%%

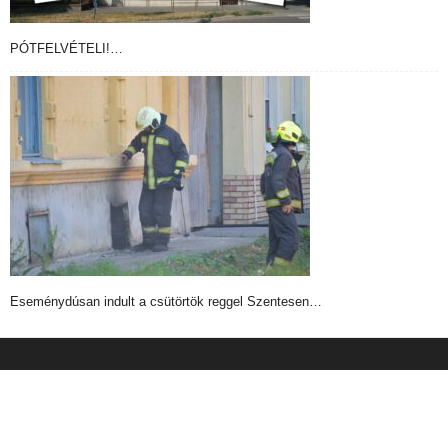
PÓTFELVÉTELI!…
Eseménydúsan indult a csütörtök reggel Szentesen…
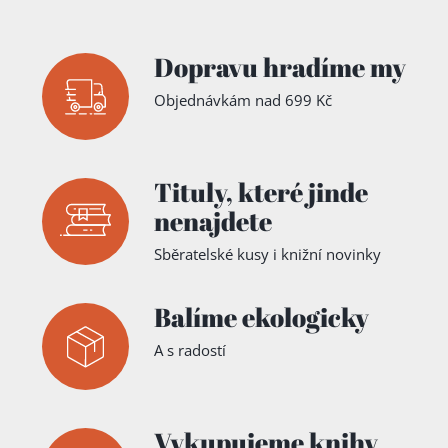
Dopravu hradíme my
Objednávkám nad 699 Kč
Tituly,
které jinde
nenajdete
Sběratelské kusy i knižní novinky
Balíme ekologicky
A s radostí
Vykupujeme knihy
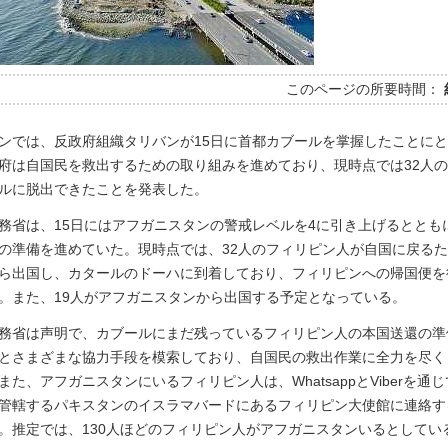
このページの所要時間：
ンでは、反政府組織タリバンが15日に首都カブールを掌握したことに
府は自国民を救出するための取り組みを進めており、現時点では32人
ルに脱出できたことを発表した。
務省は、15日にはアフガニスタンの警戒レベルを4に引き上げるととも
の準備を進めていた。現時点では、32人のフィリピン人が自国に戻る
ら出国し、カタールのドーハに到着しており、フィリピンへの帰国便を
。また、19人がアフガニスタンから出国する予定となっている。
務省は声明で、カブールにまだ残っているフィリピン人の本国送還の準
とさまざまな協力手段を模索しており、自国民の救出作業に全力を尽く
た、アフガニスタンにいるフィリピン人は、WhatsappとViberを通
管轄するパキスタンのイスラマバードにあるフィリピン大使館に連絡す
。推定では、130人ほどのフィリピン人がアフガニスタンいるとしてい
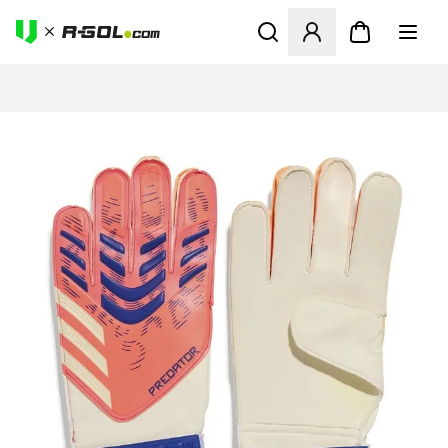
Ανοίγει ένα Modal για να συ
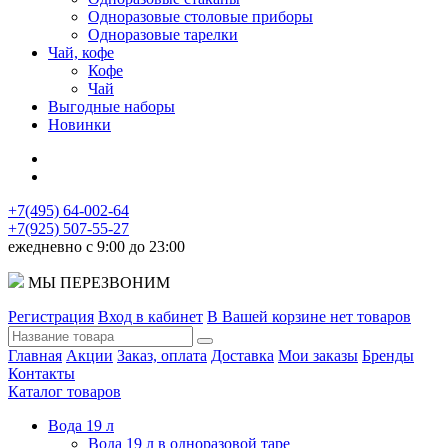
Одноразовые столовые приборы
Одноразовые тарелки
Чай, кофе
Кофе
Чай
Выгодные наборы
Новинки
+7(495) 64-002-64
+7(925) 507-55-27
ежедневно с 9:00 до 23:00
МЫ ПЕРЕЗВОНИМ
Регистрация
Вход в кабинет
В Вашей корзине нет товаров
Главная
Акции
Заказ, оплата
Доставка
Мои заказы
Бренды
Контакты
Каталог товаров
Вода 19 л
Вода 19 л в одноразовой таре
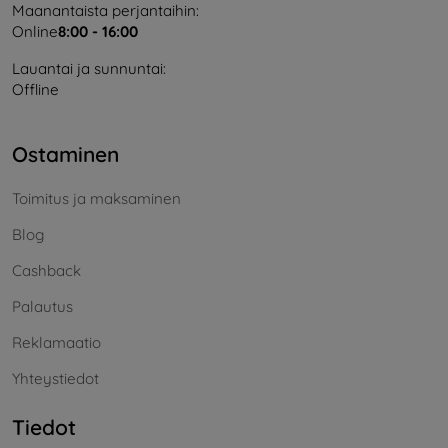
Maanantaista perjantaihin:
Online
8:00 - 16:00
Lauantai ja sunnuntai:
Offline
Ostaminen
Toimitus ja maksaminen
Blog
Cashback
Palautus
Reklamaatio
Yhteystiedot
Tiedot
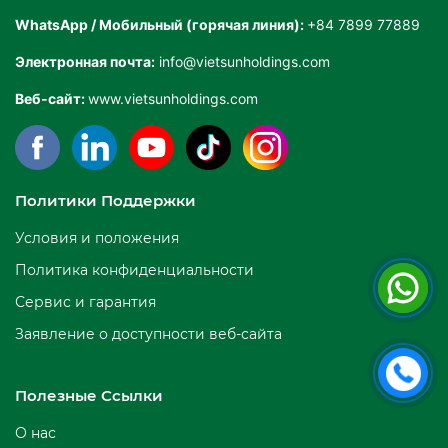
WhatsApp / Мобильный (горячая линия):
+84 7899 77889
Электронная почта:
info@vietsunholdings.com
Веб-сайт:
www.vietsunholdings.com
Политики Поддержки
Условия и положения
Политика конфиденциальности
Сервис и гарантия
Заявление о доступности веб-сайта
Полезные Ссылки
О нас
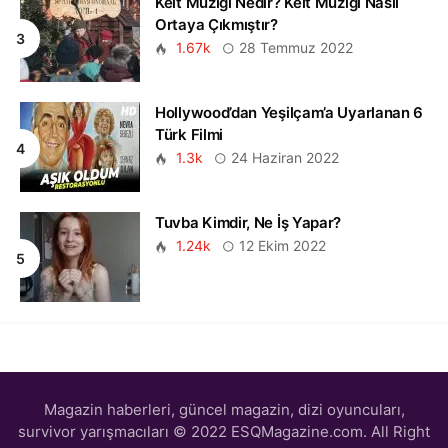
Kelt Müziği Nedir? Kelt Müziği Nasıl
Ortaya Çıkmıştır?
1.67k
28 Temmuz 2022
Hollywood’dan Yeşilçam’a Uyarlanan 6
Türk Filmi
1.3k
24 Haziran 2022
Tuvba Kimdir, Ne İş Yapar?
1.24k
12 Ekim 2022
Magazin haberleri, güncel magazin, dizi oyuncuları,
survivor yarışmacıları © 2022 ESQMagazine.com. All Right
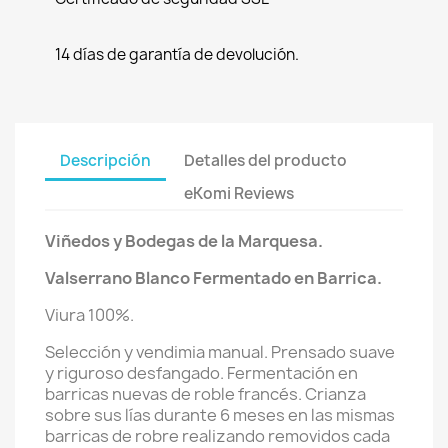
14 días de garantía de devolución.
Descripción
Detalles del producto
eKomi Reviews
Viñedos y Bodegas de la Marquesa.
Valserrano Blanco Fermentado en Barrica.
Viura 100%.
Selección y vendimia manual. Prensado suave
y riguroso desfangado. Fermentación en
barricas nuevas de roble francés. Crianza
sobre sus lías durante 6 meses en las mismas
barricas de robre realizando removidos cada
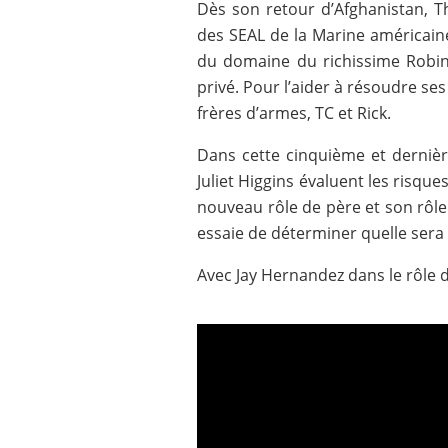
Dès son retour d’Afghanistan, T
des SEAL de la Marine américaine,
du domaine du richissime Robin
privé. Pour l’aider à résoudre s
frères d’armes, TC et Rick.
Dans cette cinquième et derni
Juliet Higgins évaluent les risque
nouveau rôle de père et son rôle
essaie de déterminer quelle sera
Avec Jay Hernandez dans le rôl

%%

> **WORK REQUEST**
Please write out, word for word, each line from the one with "Kelt Müziği Nedir? Kelt Müziği Nasıl" to the last line of the data, keeping both ends and omitting pictures.

> **FINISHED EXERCISE**
Kelt Müziği Nedir? Kelt Müziği Nasıl
Ortaya Çıkmıştır?
1.67k
28 Temmuz 2022
Hollywood’dan Yeşilçam’a Uyarlanan 6
Türk Filmi
1.3k
24 Haziran 2022
Tuvba Kimdir, Ne İş Yapar?
1.24k
12 Ekim 2022
Magazin haberleri, güncel magazin, dizi oyuncuları,
survivor yarışmacıları © 2022 ESQMagazine.com. All Right
14 días de garantía de devolución.
Descripción
Detalles del producto
eKomi Reviews
Viñedos y Bodegas de la Marquesa.
Valserrano Blanco Fermentado en Barrica.
Viura 100%.
Selección y vendimia manual. Prensado suave
y riguroso desfangado. Fermentación en
barricas nuevas de roble francés. Crianza
sobre sus lías durante 6 meses en las mismas
barricas de robre realizando removidos cada
Dès son retour d’Afghanistan, T
des SEAL de la Marine américaine,
du domaine du richissime Robin
privé. Pour l’aider à résoudre s
frères d’armes, TC et Rick.
Dans cette cinquième et derni
Juliet Higgins évaluent les risque
nouveau rôle de père et son rôle
essaie de déterminer quelle sera
Avec Jay Hernandez dans le rôl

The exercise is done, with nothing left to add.